HOWEXPLOREGundala, menyatakan telah ditonton sedikitnya 1 juta penonton hingga Rabu 4/9/19 atau satu pekan penayangan film tersebut. Hal itu dinyatakan oleh rumah produksi yang menaungi film itu.

Selain rumah produksi, sang sutradara, Joko Anwar lewat media sosial Instagram juga mengucapkan rasa terima kasihnya karena telah ditonton 1 juta orang.

“Alhamdulillah penonton film Indonesia bisa menerima film dgn genre baru. Semoga ini berarti sineas Indonesia sekarang punya kesempatan bikin film dgn tema & genre baru, tidak terpaku dgn tema yang sudah sering dibuat,” kata Joko Anwar.

“Perfilman Indonesia menarik sekali ke depannya! Terima kasih, teman-teman! Salam dari semua cast dan crew,” tambah Joko Anwar.

Dengan jumlah 1 juta penonton yang memasuki bioskop, berarti film tersebut diperkirakan memiliki pendapatan sebesar Rp15 juta. Hal itu karena pihak studio mendapatkan Rp15 ribu per lembar tiket bioskop yang terjual.
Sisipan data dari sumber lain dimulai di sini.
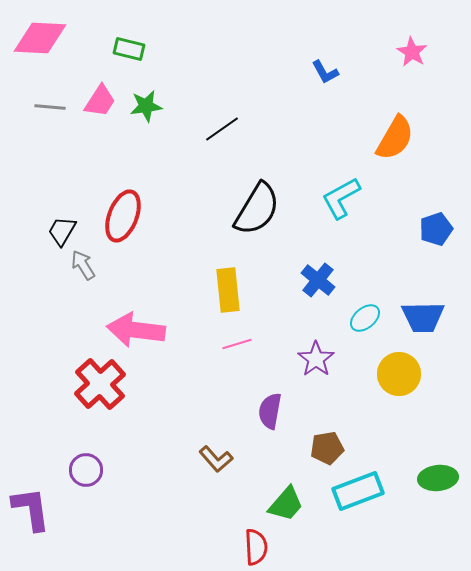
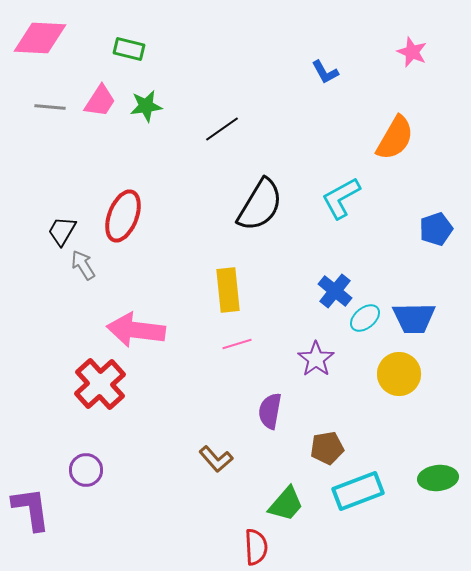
pink star: rotated 8 degrees counterclockwise
black semicircle: moved 3 px right, 4 px up
blue cross: moved 17 px right, 11 px down
blue trapezoid: moved 9 px left, 1 px down
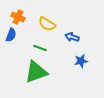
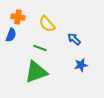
orange cross: rotated 16 degrees counterclockwise
yellow semicircle: rotated 18 degrees clockwise
blue arrow: moved 2 px right, 2 px down; rotated 24 degrees clockwise
blue star: moved 4 px down
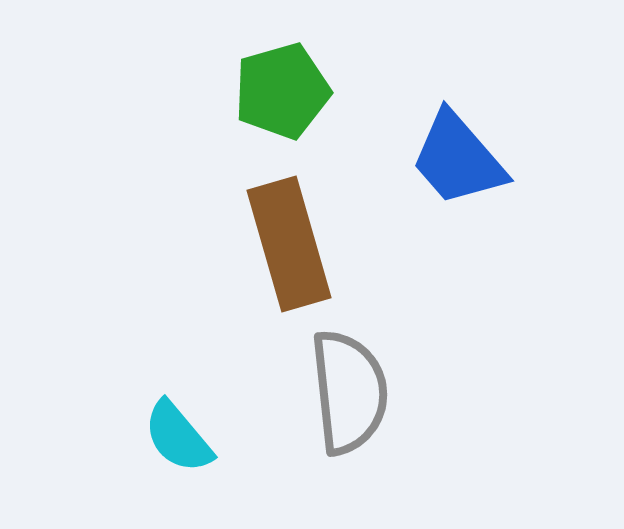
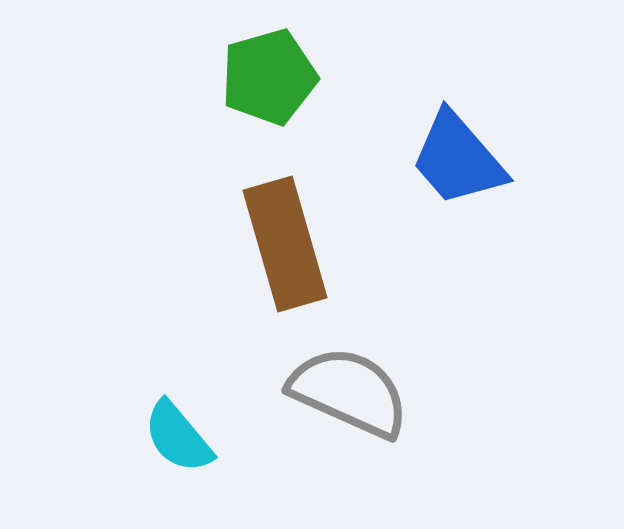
green pentagon: moved 13 px left, 14 px up
brown rectangle: moved 4 px left
gray semicircle: rotated 60 degrees counterclockwise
Jika jumlah penonton ini konsisten atau terus bertambah, maka bisa jadi Gundala akan ditonton lebih dari 4 juta orang di pekan ke-4.
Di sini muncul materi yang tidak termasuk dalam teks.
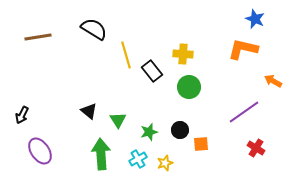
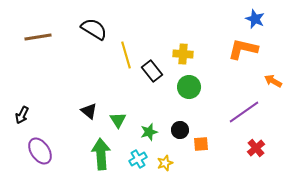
red cross: rotated 18 degrees clockwise
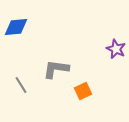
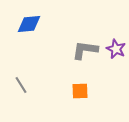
blue diamond: moved 13 px right, 3 px up
gray L-shape: moved 29 px right, 19 px up
orange square: moved 3 px left; rotated 24 degrees clockwise
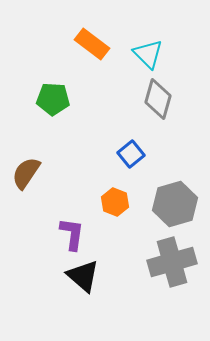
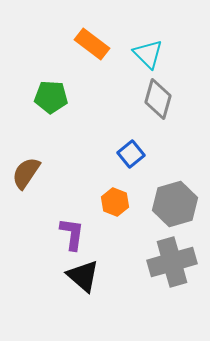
green pentagon: moved 2 px left, 2 px up
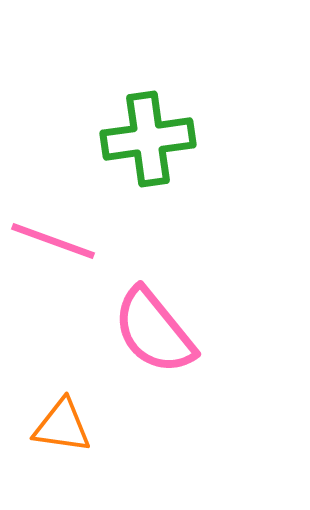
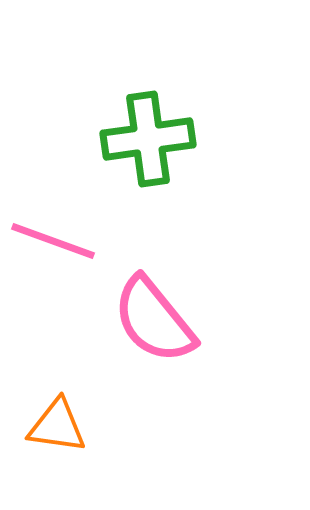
pink semicircle: moved 11 px up
orange triangle: moved 5 px left
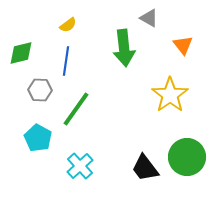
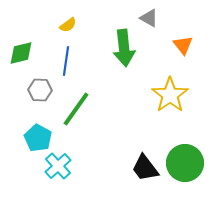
green circle: moved 2 px left, 6 px down
cyan cross: moved 22 px left
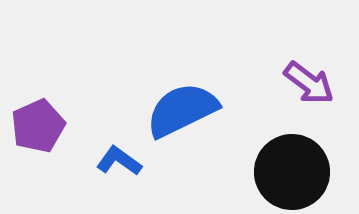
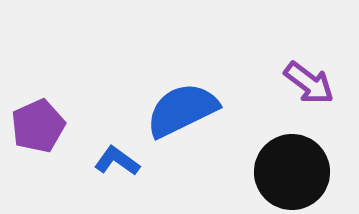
blue L-shape: moved 2 px left
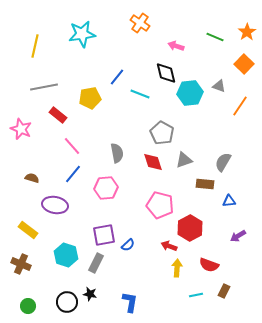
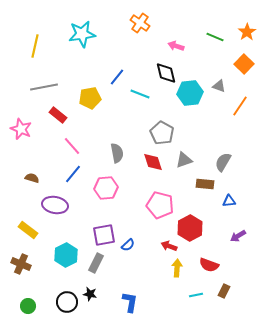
cyan hexagon at (66, 255): rotated 15 degrees clockwise
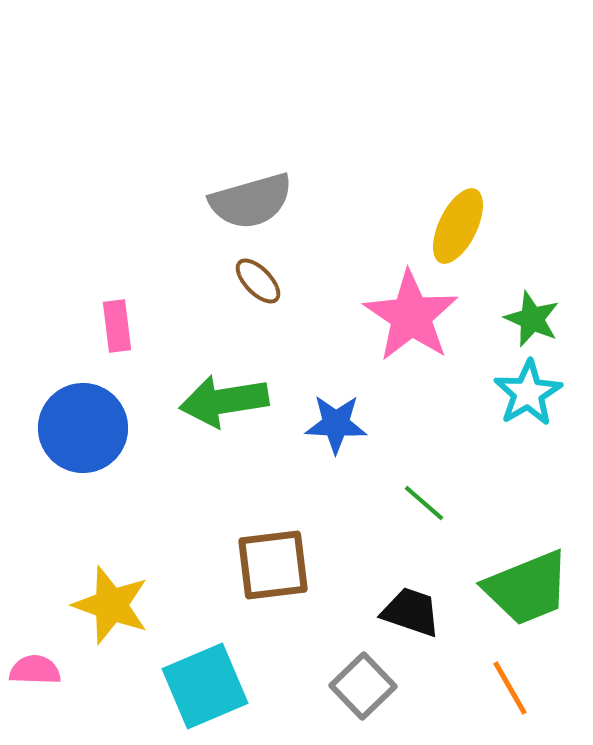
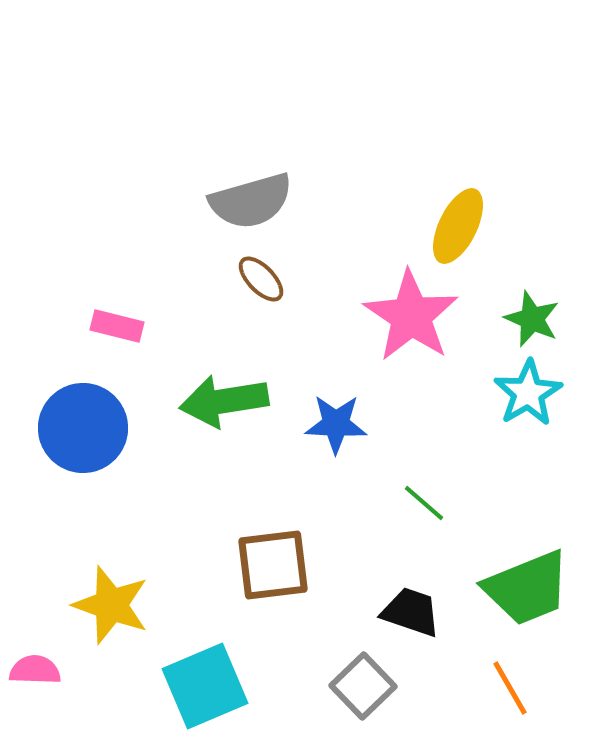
brown ellipse: moved 3 px right, 2 px up
pink rectangle: rotated 69 degrees counterclockwise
Gundala, Superhero Era Patriot Pertama Bumi Langit 

howexplore - Gundala | wp.com

howexplore – Gundala | wp.com

Gundala merupakan film superhero pertama era patriot yang diproduksi oleh Bumi Langit. Setelah sang putra petir, Bumi langit akan melanjutkan projectnya dengan memproduksi Si Buta Dari Gua Hantu (era jawara), Mandala (era jawara), Sri Asih, Aquanus, dan Godam.
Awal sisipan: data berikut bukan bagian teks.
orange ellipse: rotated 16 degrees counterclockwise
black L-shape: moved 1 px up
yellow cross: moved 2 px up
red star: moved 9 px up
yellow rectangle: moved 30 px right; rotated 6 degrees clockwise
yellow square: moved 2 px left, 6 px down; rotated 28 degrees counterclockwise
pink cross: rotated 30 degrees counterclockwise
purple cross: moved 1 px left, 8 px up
Sri Asih, Aquanus, dan Godam adalah superhero yang juga berada di era patriot yang juga satu semesta dengan Gundala. Formula film superhero yang berada di semesta yang sama juga telah dipakai oleh film-film superhero produksi Hollywood, seperti Marvel Cinematic Universe dan DC Cinematic Universe.

Selain itu, formula tersebut juga dipakai oleh film-film superhero tokusatsu produksi Jepang. Kesuksesan Gundala adalah kabar gembira untuk perfilman Negara Kesatuan Republik Indonesia. Artinya, kini telah ada genre baru yang dinikmati oleh jutaan penonton yang ada di Indonesia.

Semoga nantinya ada rumah produksi lain yang menciptakan semesta superhero baru, sehingga ada pesaing untuk Bumi Langit layaknya Marvel Cinematic Universe dan DC Cinematic Universe. Persaingan tersebut tentu saja akan menyehatkan dunia perfilman di Indonesia untuk bersaing secara positif.